Top of RECORDS SHOWN

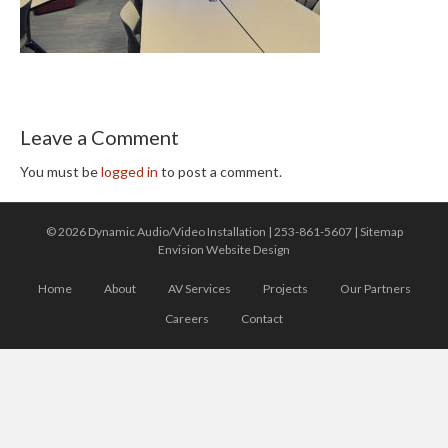
Leave a Comment
You must be
logged in
to post a comment.
© 2026 Dynamic Audio/Video Installation |
253-861-5607
|
Sitemap
Envision Website Design
Home
About
AV Services
Projects
Our Partners
Careers
Contact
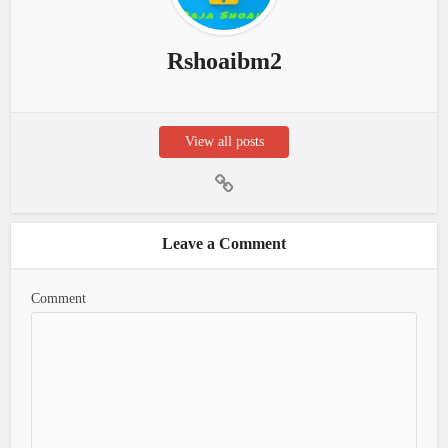
Rshoaibm2
View all posts
Leave a Comment
Comment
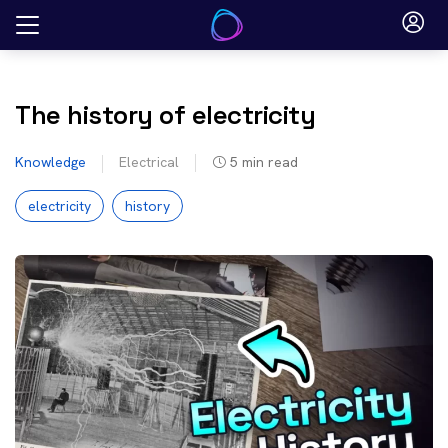
Skip
to
content
The history of electricity
Knowledge
Electrical
5
min read
electricity
history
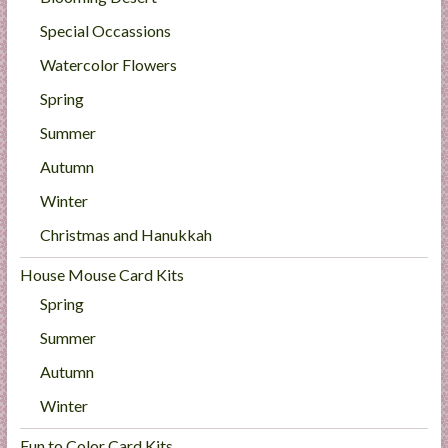
Special Occassions
Watercolor Flowers
Spring
Summer
Autumn
Winter
Christmas and Hanukkah
House Mouse Card Kits
Spring
Summer
Autumn
Winter
Fun to Color Card Kits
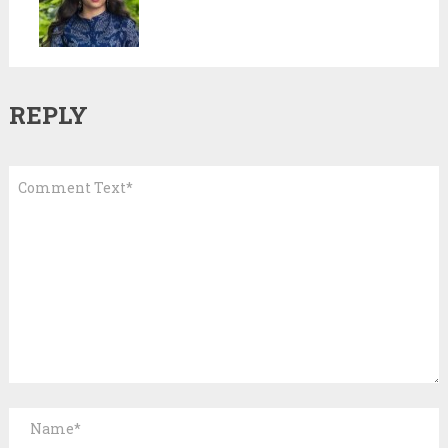
REPLY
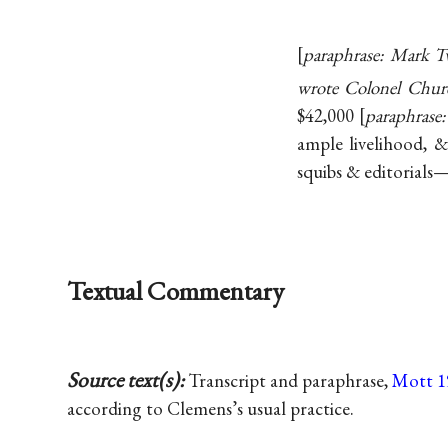
paraphrase: Mark Tw
wrote Colonel Chur
$42,000
paraphrase:
ample livelihood, &
squibs & editorials—t
Textual Commentary
Source text(s):
Transcript and paraphrase,
Mott 1
according to Clemens’s usual practice.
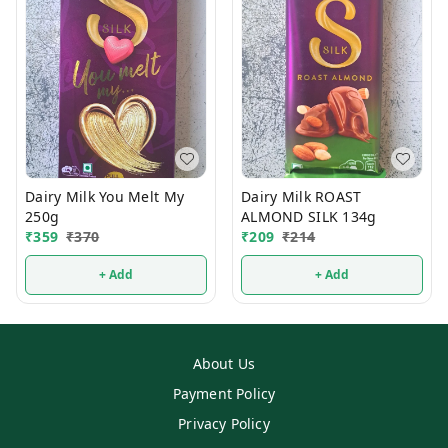
Dairy Milk You Melt My
Dairy Milk ROAST
250g
ALMOND SILK 134g
₹
359
₹
370
₹
209
₹
214
+ Add
+ Add
About Us
Payment Policy
Privacy Policy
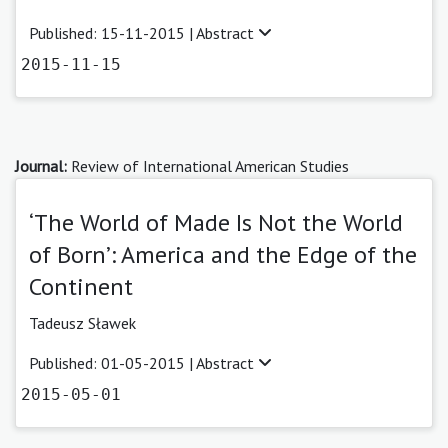
Published: 15-11-2015 |
Abstract
2015-11-15
Journal:
Review of International American Studies
‘The World of Made Is Not the World
of Born’: America and the Edge of the
Continent
Tadeusz Sławek
Published: 01-05-2015 |
Abstract
2015-05-01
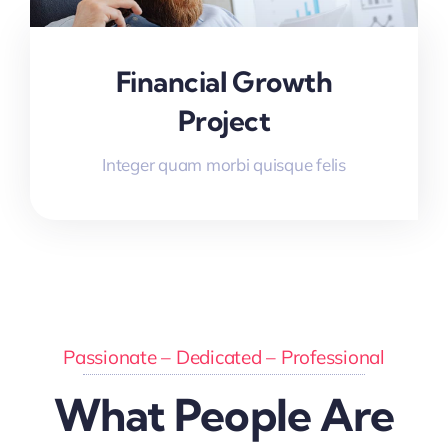
Financial Growth
Project
Integer quam morbi quisque felis
Passionate – Dedicated – Professional
What People Are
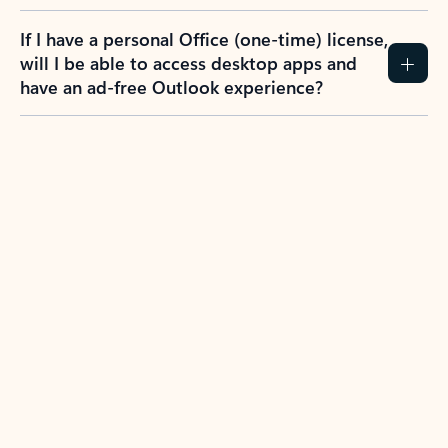
If I have a personal Office (one-time) license,
will I be able to access desktop apps and
have an ad-free Outlook experience?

Bottom of RECORDS SHOWN

▶ TASK ITEM
Your answer must be an exact copy of every entry, with no pictures in it.

▶ ANSWER SECTION
Leave a Comment
You must be
logged in
to post a comment.
© 2026 Dynamic Audio/Video Installation |
253-861-5607
|
Sitemap
Envision Website Design
Home
About
AV Services
Projects
Our Partners
Careers
Contact
Rshoaibm2
View all posts
Leave a Comment
Comment
Skip
to
content
The history of electricity
Knowledge
Electrical
5
min read
electricity
history
Special Occassions
Watercolor Flowers
Spring
Summer
Autumn
Winter
Christmas and Hanukkah
House Mouse Card Kits
Spring
Summer
Autumn
Winter
Fun to Color Card Kits
REPLY
paraphrase: Mark Tw
wrote Colonel Chur
$42,000
paraphrase:
ample livelihood, &
squibs & editorials—t
Textual Commentary
Source text(s):
Transcript and paraphrase,
Mott 1
according to Clemens’s usual practice.
Dairy Milk You Melt My
Dairy Milk ROAST
250g
ALMOND SILK 134g
₹
359
₹
370
₹
209
₹
214
+ Add
+ Add
About Us
Payment Policy
Privacy Policy
Published: 15-11-2015 |
Abstract
2015-11-15
Journal:
Review of International American Studies
‘The World of Made Is Not the World
of Born’: America and the Edge of the
Continent
Tadeusz Sławek
Published: 01-05-2015 |
Abstract
2015-05-01
Financial Growth
Project
Integer quam morbi quisque felis
Passionate – Dedicated – Professional
What People Are
If I have a personal Office (one-time) license,
will I be able to access desktop apps and
have an ad-free Outlook experience?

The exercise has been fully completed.